Saved entries:
══════════════════════════════

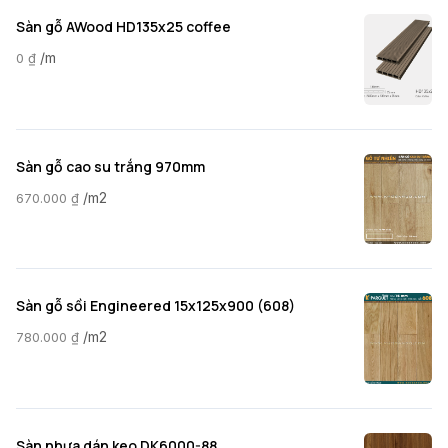
Sàn gỗ AWood HD135x25 coffee
/m
0
₫
Sàn gỗ cao su trắng 970mm
/m2
670.000
₫
Sàn gỗ sồi Engineered 15x125x900 (608)
/m2
780.000
₫
Sàn nhựa dán keo DK6000-88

══════════════════════════════

→ **Work to complete**
Please provide a faithful transcription of all the data, pictures excluded.

→ **Answer space**
Sàn gỗ AWood HD135x25 coffee
/m
0
₫
Sàn gỗ cao su trắng 970mm
/m2
670.000
₫
Sàn gỗ sồi Engineered 15x125x900 (608)
/m2
780.000
₫
Sàn nhựa dán keo DK6000-88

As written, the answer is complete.